Robert Saunders has taken the plunge into a life dedicated to serving others.

Saunders, known by his friends as “Gravy,” is a regular participant in Virginia Beach Polar Plunge events, where he enters the water in the coldest part of winter to raise money for nonprofit organizations and groups.

The 50-year-old recently completed his sixth Polar Plunge on Saturday, Feb. 4.

The event, which is held throughout the state, raises funds for Special Olympics of Virginia.

This year, Saunders raised $2,000 on his own. In past years, he has raised anywhere from $900 to $2,100.

“A lot of people in local area donated to the cause,” said Saunders, a resident of Cumberland County.

He said his family and friends help support his mission to give back to the Special Olympics — a cause that’s been close to Saunders’ heart since he first started participating with Special Olympics events through his job at Buckingham Correctional Center.

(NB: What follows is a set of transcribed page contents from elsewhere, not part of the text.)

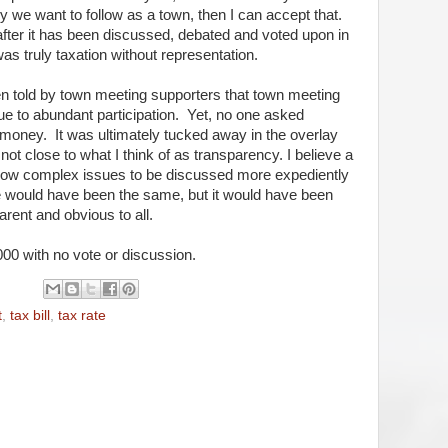
cy we want to follow as a town, then I can accept that.
er it has been discussed, debated and voted upon in
 was truly taxation without representation.
 told by town meeting supporters that town meeting
 to abundant participation. Yet, no one asked
 money. It was ultimately tucked away in the overlay
not close to what I think of as transparency. I believe a
allow complex issues to be discussed more expediently
 would have been the same, but it would have been
arent and obvious to all.
0,000 with no vote or discussion.
t
,
tax bill
,
tax rate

While participating in events through his job, Saunders was awarded the Kenny Fields Memorial “Unsung Hero” Award for his contributions to the Virginia Law Enforcement Torch Run, another event where raises funds and awareness for Special Olympics of Virginia.

He remembered fondly being notified of the honor while on vacation in Myrtle Beach for Bike Week. He cut his vacation short to receive the award. He said it was worth it and is proud of the honor.

Saunders’ family and friends have supported him each year. In particular, he said, his wife, Demetria, helps him raise money.

“It’s a good cause,” he said. “It’s what I like to do.”

This year, the water was 17 degrees when Saunders took the plunge. “That’s the coldest one I’ve ever done,” he said.

Just recently, on Jan. 31, Saunders retired from his job at the correctional center. However, he said he isn’t yet ready to retire from Polar Plunges.

Saunders said he’s going to keep participating in the plunges as long as he can. “As long as my age doesn’t slow me down,” said Saunders.

When he’s not helping others, Saunders enjoys hunting and saltwater fishing, both of which he hopes to do more of in retirement.

Saunders said he likes to help people if he can and will continue to do so.